Charibert. The former easily possessed himself of the lion's share,

giving his younger brother only a small strip of territory along the

river Loire. Charibert, however, drove the last remnant of the Visigoths

into Spain, and added the country between the Garonne and the Pyrenees

to his little kingdom. The name of Aquitaine was given to this region,

and Charibert's descendants became its Dukes, subject to the kings of

the Franks.



[Sidenote: 628.]



Dagobert had been carefully educated by Pippin of Landen, the Royal

Steward of Clotar II., and by Arnulf, the Bishop of Metz. He had no

quality of greatness, but he promised to be, at least, a good and just

sovereign. He became at once popular with the masses, who began to long

for peace, and for the restoration of rights which had been partly lost

during the civil wars. The nobles, however, who had drawn the greatest

advantage from those wars, during which their support was purchased by

one side or the other, grew dissatisfied. They cunningly aroused in

Dagobert the love of luxury and the sensual vices which had ruined his

ancestors, and thus postponed the reign of law and justice to which the

people were looking forward.



In fact, that system of freedom and equality which the Germanic races

had so long possessed, was already shaken to its very base. During the

long and bloody feuds of the Merovingian kings, many changes had been

made in the details of government, all tending to increase the power of

the nobles, the civil officers and the dignitaries of the Church.

Wealth--the bribes paid for their support--had accumulated in the hands

of these classes, while the farmers, mechanics and tradesmen, plundered

in turn by both parties, had constantly grown poorer. Although the

external signs of civilization had increased, the race had already lost

much of its moral character, and some of the best features of its

political system.



There are few chronicles which inform us of the affairs of Germany

during this period. The Avars, after their treaty of peace with Sigbert,

directed their incursions against the Bavarians, but without gaining any

permanent advantage. On the other hand, the Slavonic tribes, especially

the Bohemians, united under the rule of a renegade Frank, whose name was

Samo, and who acquired a part of Thuringia, after defeating the Frank

army which was sent against him. The Saxons and Thuringians then took

the war into their own hands, and drove back Samo and his Slavonic

hordes. By this victory the Saxons released themselves from the payment

of an annual tribute to the Frank kings, and the Thuringians became

strong enough to organize themselves again as a people and elect their

own Duke. The Franks endeavored to suppress this new organization, but

they were defeated by the Duke, Radulf, nearly on the same spot where,

just one hundred years before, Theuderich, the son of Chlodwig, had

crushed the Thuringian kingdom. From that time, Thuringia was placed on

the same footing as Bavaria, tributary to the Franks, but locally

independent.



[Sidenote: 638. END OF THE MEROVINGIAN POWER.]

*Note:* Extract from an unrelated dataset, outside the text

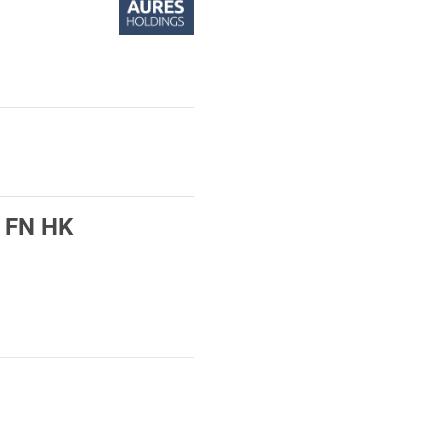
 FN HK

King Dagobert, weak, swayed by whatever influence was nearest, and

voluptuous rather than cruel, died in 638, before he had time to do much

evil. He was the last of the Merovingian line who exercised any actual

power. The dynasty existed for a century longer, but its monarchs were

merely puppets in the hands of stronger men. Its history, from the

beginning, is well illustrated by a tradition current among the people,

concerning the mother of Chlodwig. They relate that soon after her

marriage she had a vision, in which she gave birth to a lion (Chlodwig),

whose descendants were wolves and bears, and their descendants, in turn,

frisky dogs.



Before the death of Dagobert--in fact, during the life of Clotar II.--a

new power had grown up within the kingdom of the Franks, which gradually

pushed the Merovingian dynasty out of its place. The history of this

power, after 638, becomes the history of the realm, and we now turn from

the bloody kings to trace its origin, rise and final triumph.